**WORK INSTRUCTION**
From the data, return each line holding the word "marker".

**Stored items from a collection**
---------------
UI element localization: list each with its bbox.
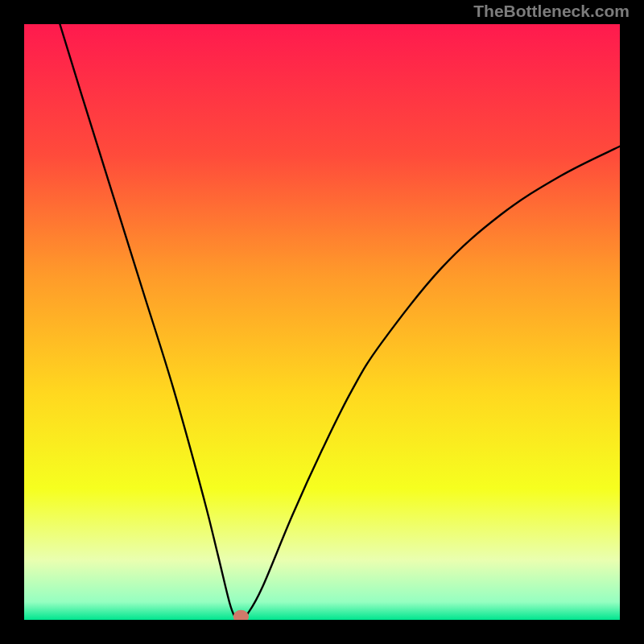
gradient-background bbox=[24, 24, 620, 620]
svg-rect-0 bbox=[24, 24, 620, 620]
chart-frame: TheBottleneck.com bbox=[0, 0, 644, 644]
watermark-text: TheBottleneck.com bbox=[473, 2, 630, 21]
plot-area bbox=[24, 24, 620, 620]
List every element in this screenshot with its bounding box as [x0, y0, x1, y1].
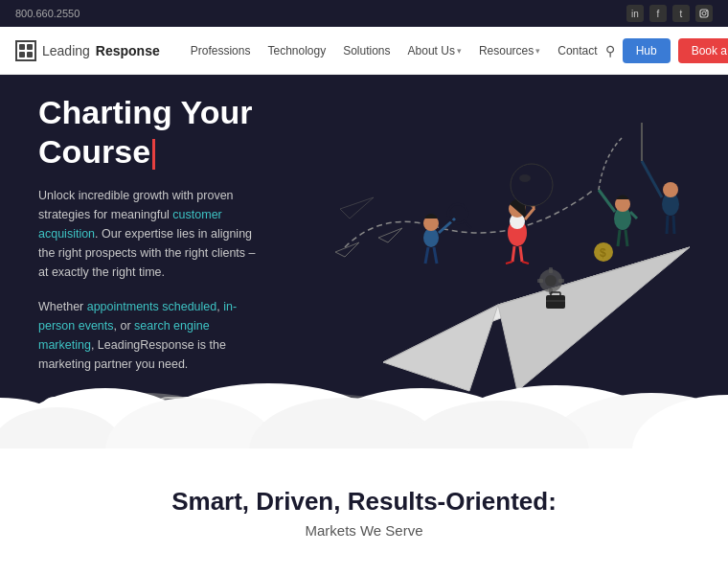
svg-line-16 [434, 247, 437, 264]
hub-button[interactable]: Hub [623, 38, 671, 63]
svg-line-38 [630, 212, 637, 218]
svg-line-40 [626, 230, 627, 246]
link-customer-acquisition[interactable]: customer acquisition [38, 208, 222, 241]
clouds-svg [0, 369, 728, 448]
svg-rect-31 [558, 279, 564, 283]
svg-marker-9 [378, 228, 402, 242]
navbar: LeadingResponse Professions Technology S… [0, 27, 728, 75]
bottom-section: Smart, Driven, Results-Oriented: Markets… [0, 448, 728, 558]
svg-line-25 [506, 262, 512, 264]
instagram-icon[interactable] [695, 5, 713, 22]
svg-rect-30 [537, 279, 543, 283]
svg-line-14 [465, 221, 471, 228]
logo[interactable]: LeadingResponse [15, 40, 160, 61]
search-icon[interactable]: ⚲ [605, 43, 615, 58]
hero-body-2: Whether appointments scheduled, in-perso… [38, 297, 268, 374]
svg-point-2 [706, 11, 707, 12]
svg-rect-28 [549, 267, 553, 273]
svg-point-13 [448, 204, 467, 223]
nav-resources[interactable]: Resources ▾ [471, 40, 548, 61]
svg-point-1 [702, 12, 706, 15]
nav-links: Professions Technology Solutions About U… [183, 40, 605, 61]
bottom-title: Smart, Driven, Results-Oriented: [19, 487, 709, 517]
top-bar: 800.660.2550 in f t [0, 0, 728, 27]
social-links: in f t [626, 5, 713, 22]
hero-title: Charting Your Course [38, 93, 268, 172]
nav-about[interactable]: About Us ▾ [400, 40, 469, 61]
svg-text:$: $ [600, 246, 606, 260]
hero-body-1: Unlock incredible growth with proven str… [38, 186, 268, 282]
nav-actions: ⚲ Hub Book a Meeting [605, 38, 728, 63]
logo-text-leading: Leading [42, 43, 90, 58]
cloud-decoration [0, 369, 728, 448]
logo-icon [15, 40, 36, 61]
svg-line-37 [599, 190, 615, 212]
cursor [152, 139, 155, 170]
svg-line-24 [522, 262, 529, 264]
book-meeting-button[interactable]: Book a Meeting [678, 38, 728, 63]
chevron-down-icon: ▾ [457, 46, 462, 56]
svg-point-27 [545, 275, 557, 287]
svg-line-15 [425, 247, 428, 264]
svg-line-39 [618, 230, 620, 246]
link-appointments[interactable]: appointments scheduled [87, 300, 217, 313]
svg-marker-51 [340, 197, 374, 218]
nav-professions[interactable]: Professions [183, 40, 259, 61]
logo-text-response: Response [96, 43, 160, 58]
twitter-icon[interactable]: t [672, 5, 690, 22]
svg-line-45 [667, 216, 668, 234]
svg-line-20 [525, 208, 535, 219]
nav-contact[interactable]: Contact [550, 40, 604, 61]
svg-point-42 [663, 182, 678, 197]
phone-number: 800.660.2550 [15, 8, 80, 19]
hero-section: Charting Your Course Unlock incredible g… [0, 75, 728, 448]
nav-solutions[interactable]: Solutions [335, 40, 398, 61]
linkedin-icon[interactable]: in [626, 5, 644, 22]
chevron-down-icon: ▾ [535, 46, 540, 56]
svg-line-46 [673, 216, 674, 234]
svg-point-47 [511, 164, 553, 206]
svg-line-22 [512, 246, 514, 262]
bottom-subtitle: Markets We Serve [19, 522, 709, 539]
facebook-icon[interactable]: f [649, 5, 667, 22]
svg-line-43 [642, 161, 662, 197]
svg-point-48 [519, 174, 531, 182]
svg-line-23 [520, 246, 522, 262]
nav-technology[interactable]: Technology [260, 40, 333, 61]
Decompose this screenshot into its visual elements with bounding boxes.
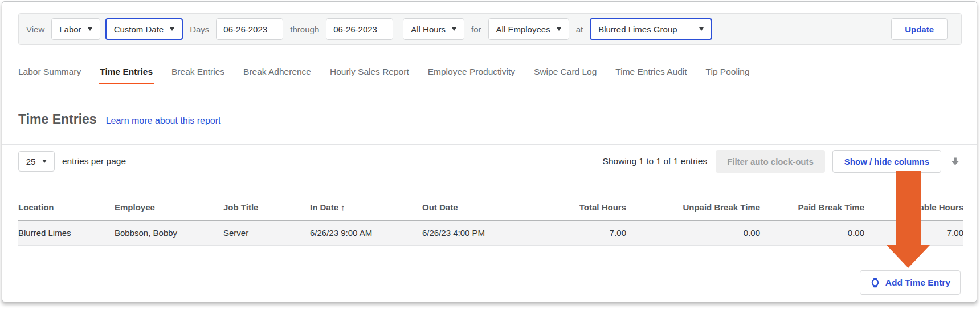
- tab-hourly-sales-report[interactable]: Hourly Sales Report: [330, 60, 409, 84]
- column-header-employee[interactable]: Employee: [115, 173, 223, 221]
- chevron-down-icon: [699, 27, 704, 31]
- add-time-entry-button[interactable]: Add Time Entry: [860, 270, 961, 295]
- tab-swipe-card-log[interactable]: Swipe Card Log: [534, 60, 597, 84]
- column-header-unpaid-break-time[interactable]: Unpaid Break Time: [626, 173, 760, 221]
- days-label: Days: [188, 25, 211, 34]
- column-header-payable-hours[interactable]: Payable Hours: [864, 173, 963, 221]
- column-header-total-hours[interactable]: Total Hours: [525, 173, 626, 221]
- labor-report-page: View Labor Custom Date Days through All …: [2, 1, 977, 302]
- page-title: Time Entries: [18, 112, 97, 127]
- column-header-job-title[interactable]: Job Title: [223, 173, 310, 221]
- divider: [2, 144, 977, 145]
- chevron-down-icon: [452, 27, 456, 31]
- date-mode-select[interactable]: Custom Date: [105, 18, 183, 40]
- download-icon[interactable]: [950, 156, 961, 167]
- cell-out-date: 6/26/23 4:00 PM: [422, 221, 525, 246]
- employees-select[interactable]: All Employees: [488, 18, 569, 40]
- tab-employee-productivity[interactable]: Employee Productivity: [428, 60, 515, 84]
- watch-icon: [870, 278, 880, 288]
- cell-location: Blurred Limes: [18, 221, 115, 246]
- view-label: View: [24, 25, 46, 34]
- show-hide-columns-button[interactable]: Show / hide columns: [832, 150, 941, 173]
- view-select[interactable]: Labor: [51, 18, 100, 40]
- for-label: for: [469, 25, 483, 34]
- entries-per-page-label: entries per page: [62, 156, 126, 166]
- tab-break-adherence[interactable]: Break Adherence: [243, 60, 311, 84]
- tab-labor-summary[interactable]: Labor Summary: [18, 60, 81, 84]
- location-select-value: Blurred Limes Group: [598, 25, 677, 34]
- showing-entries-text: Showing 1 to 1 of 1 entries: [603, 156, 708, 166]
- view-select-value: Labor: [59, 25, 81, 34]
- column-header-paid-break-time[interactable]: Paid Break Time: [760, 173, 864, 221]
- cell-employee: Bobbson, Bobby: [115, 221, 223, 246]
- tab-time-entries-audit[interactable]: Time Entries Audit: [615, 60, 687, 84]
- cell-in-date: 6/26/23 9:00 AM: [310, 221, 422, 246]
- at-label: at: [574, 25, 585, 34]
- filter-bar: View Labor Custom Date Days through All …: [18, 13, 962, 45]
- start-date-input[interactable]: [216, 18, 283, 40]
- column-header-out-date[interactable]: Out Date: [422, 173, 525, 221]
- filter-auto-clockouts-button[interactable]: Filter auto clock-outs: [716, 150, 825, 173]
- table-controls: 25 entries per page Showing 1 to 1 of 1 …: [18, 150, 961, 173]
- time-entries-table: Location Employee Job Title In Date↑ Out…: [18, 173, 963, 246]
- chevron-down-icon: [42, 160, 47, 163]
- hours-select-value: All Hours: [411, 25, 446, 34]
- cell-payable-hours: 7.00: [864, 221, 963, 246]
- cell-paid-break-time: 0.00: [760, 221, 864, 246]
- date-mode-value: Custom Date: [114, 25, 164, 34]
- chevron-down-icon: [170, 27, 174, 31]
- end-date-input[interactable]: [326, 18, 393, 40]
- column-header-in-date[interactable]: In Date↑: [310, 173, 422, 221]
- through-label: through: [288, 25, 321, 34]
- column-header-location[interactable]: Location: [18, 173, 115, 221]
- tab-tip-pooling[interactable]: Tip Pooling: [706, 60, 750, 84]
- tab-break-entries[interactable]: Break Entries: [172, 60, 224, 84]
- learn-more-link[interactable]: Learn more about this report: [106, 116, 221, 126]
- hours-select[interactable]: All Hours: [403, 18, 464, 40]
- page-size-value: 25: [26, 157, 36, 166]
- chevron-down-icon: [88, 27, 92, 31]
- report-tabs: Labor Summary Time Entries Break Entries…: [2, 60, 977, 84]
- add-time-entry-label: Add Time Entry: [885, 278, 950, 288]
- chevron-down-icon: [557, 27, 561, 31]
- cell-unpaid-break-time: 0.00: [626, 221, 760, 246]
- table-row[interactable]: Blurred Limes Bobbson, Bobby Server 6/26…: [18, 221, 963, 246]
- page-size-select[interactable]: 25: [18, 151, 55, 172]
- employees-select-value: All Employees: [496, 25, 550, 34]
- update-button[interactable]: Update: [891, 18, 948, 40]
- cell-job-title: Server: [223, 221, 310, 246]
- location-select[interactable]: Blurred Limes Group: [590, 18, 712, 40]
- tab-time-entries[interactable]: Time Entries: [100, 60, 153, 84]
- sort-ascending-icon: ↑: [341, 202, 345, 212]
- table-header-row: Location Employee Job Title In Date↑ Out…: [18, 173, 963, 221]
- cell-total-hours: 7.00: [525, 221, 626, 246]
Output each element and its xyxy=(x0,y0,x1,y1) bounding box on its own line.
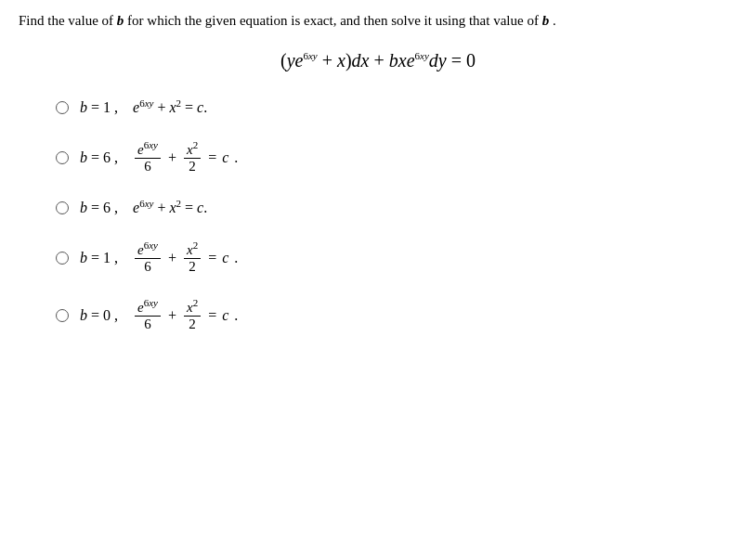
---------------
**ANSWER SPACE**
svg-marker-9 [378, 228, 402, 242]
svg-marker-51 [340, 197, 374, 218]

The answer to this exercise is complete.